Saya bersyukur dapat sering menjadi cengeng bersimbah air mata apabila membaca kisah-kisah mereka. Suatu generasi yang sungguh amat luar biasa, yang saya tak kuasa membayangkan betapa jahiliyah dan jahat masyarakatnya pada waktu itu, jika yang sudah memperoleh sentuhan Islami seperti masyarakat sekarang saja seperti ini.

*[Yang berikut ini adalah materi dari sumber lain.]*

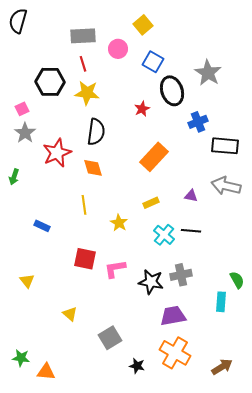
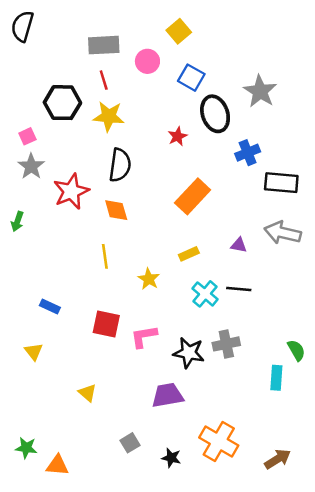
blue rectangle: (42, 226) -> (50, 306), moved
purple trapezoid: (173, 316) -> (168, 395), moved
gray square: (110, 338) -> (130, 443), moved, size x0.7

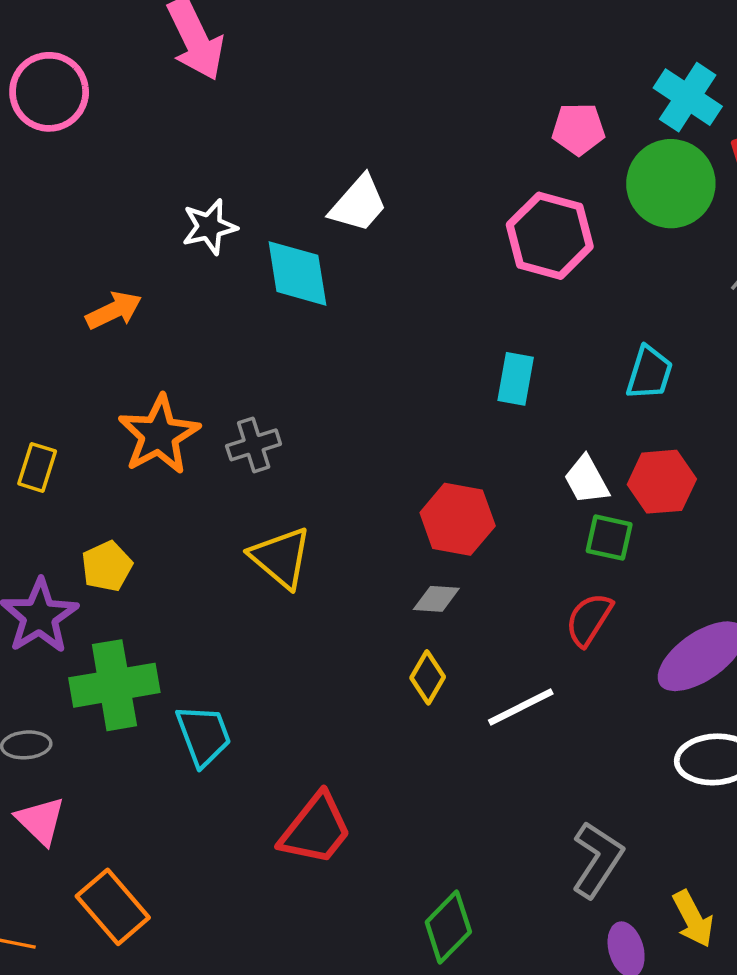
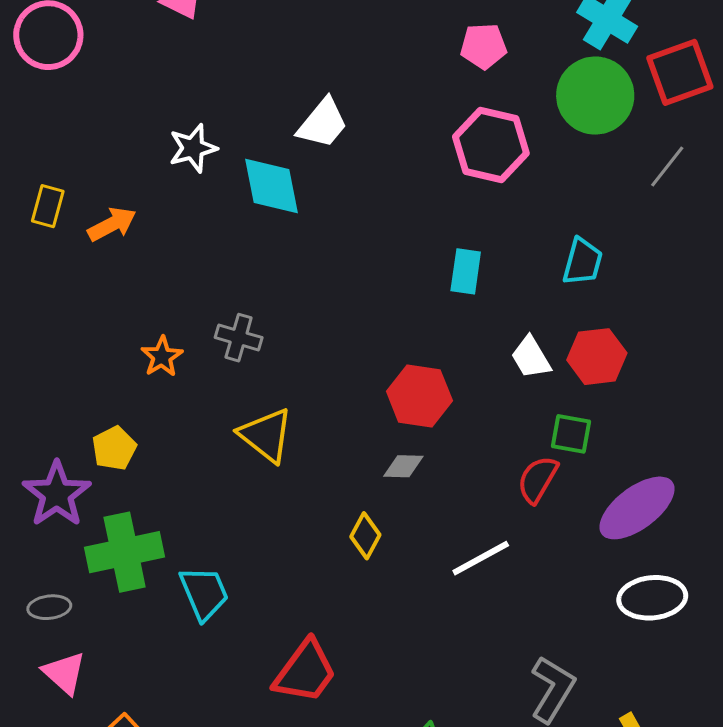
pink pentagon: (578, 129) -> (484, 46), moved
orange star: (159, 435) -> (162, 357), moved, size x0.6
gray cross: (254, 445) -> (239, 338), turned 36
yellow rectangle: (37, 467) -> (48, 206), moved
green square: (609, 538) -> (571, 434), moved
yellow diamond: (428, 677) -> (365, 536), moved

Suatu generasi yang juga termasuk istimewa adalah generasi Proklamator dan Pejuang Kemerdekaan Indonesia. Hanya beberapa gelintir dari “Bapak-Bapak dan Ibu Bangsa” itu yang bergelar sarjana. Sebagian besar buta huruf dan hanya sedikit yang berpendidikan HIS (setingkat Sekolah Dasar) dan pesantren serta sedikit sekali yang Sekolah Menengah Atas. Akan tetapi semangat patriotismenya, kejujuran dan ketulusan hatinya menggetarkan semangat bangsa-bangsa terjajah lainnya di benua Asia Afrika. Menjadi acuan bagi kebangkitan dan kemerdekaan bangsa-bangsa lain. Subhanallah walhamdulillah. (Seri tulisan “orang Jawa Mencari Gusti Allah”).